*** Opening of Records for the exercise ***

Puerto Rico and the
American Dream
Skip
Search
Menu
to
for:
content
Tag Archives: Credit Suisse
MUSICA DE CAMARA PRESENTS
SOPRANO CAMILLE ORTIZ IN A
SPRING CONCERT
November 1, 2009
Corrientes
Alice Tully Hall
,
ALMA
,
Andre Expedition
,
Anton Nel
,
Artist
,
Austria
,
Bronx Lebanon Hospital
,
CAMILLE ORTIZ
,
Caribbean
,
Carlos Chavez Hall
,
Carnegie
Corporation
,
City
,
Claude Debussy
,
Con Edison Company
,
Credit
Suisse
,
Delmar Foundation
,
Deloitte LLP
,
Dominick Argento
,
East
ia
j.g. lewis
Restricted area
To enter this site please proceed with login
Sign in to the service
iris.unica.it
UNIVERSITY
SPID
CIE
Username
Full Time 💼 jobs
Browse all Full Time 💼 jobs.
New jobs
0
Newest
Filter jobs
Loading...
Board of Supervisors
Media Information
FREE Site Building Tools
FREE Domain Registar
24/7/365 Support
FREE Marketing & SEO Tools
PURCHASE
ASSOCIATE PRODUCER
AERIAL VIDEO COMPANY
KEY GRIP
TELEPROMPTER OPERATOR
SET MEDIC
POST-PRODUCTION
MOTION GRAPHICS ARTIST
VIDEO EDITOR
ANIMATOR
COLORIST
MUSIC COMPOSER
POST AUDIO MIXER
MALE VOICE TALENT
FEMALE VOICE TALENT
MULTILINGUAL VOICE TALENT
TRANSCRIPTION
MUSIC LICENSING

*** Close of Records for the exercise ***

Exercise objective: Verbatim reproduction of the entries is required.

Solution:
Puerto Rico and the
American Dream
Skip
Search
Menu
to
for:
content
Tag Archives: Credit Suisse
MUSICA DE CAMARA PRESENTS
SOPRANO CAMILLE ORTIZ IN A
SPRING CONCERT
November 1, 2009
Corrientes
Alice Tully Hall
,
ALMA
,
Andre Expedition
,
Anton Nel
,
Artist
,
Austria
,
Bronx Lebanon Hospital
,
CAMILLE ORTIZ
,
Caribbean
,
Carlos Chavez Hall
,
Carnegie
Corporation
,
City
,
Claude Debussy
,
Con Edison Company
,
Credit
Suisse
,
Delmar Foundation
,
Deloitte LLP
,
Dominick Argento
,
East
ia
j.g. lewis
Restricted area
To enter this site please proceed with login
Sign in to the service
iris.unica.it
UNIVERSITY
SPID
CIE
Username
Full Time 💼 jobs
Browse all Full Time 💼 jobs.
New jobs
0
Newest
Filter jobs
Loading...
Board of Supervisors
Media Information
FREE Site Building Tools
FREE Domain Registar
24/7/365 Support
FREE Marketing & SEO Tools
PURCHASE
ASSOCIATE PRODUCER
AERIAL VIDEO COMPANY
KEY GRIP
TELEPROMPTER OPERATOR
SET MEDIC
POST-PRODUCTION
MOTION GRAPHICS ARTIST
VIDEO EDITOR
ANIMATOR
COLORIST
MUSIC COMPOSER
POST AUDIO MIXER
MALE VOICE TALENT
FEMALE VOICE TALENT
MULTILINGUAL VOICE TALENT
TRANSCRIPTION
MUSIC LICENSING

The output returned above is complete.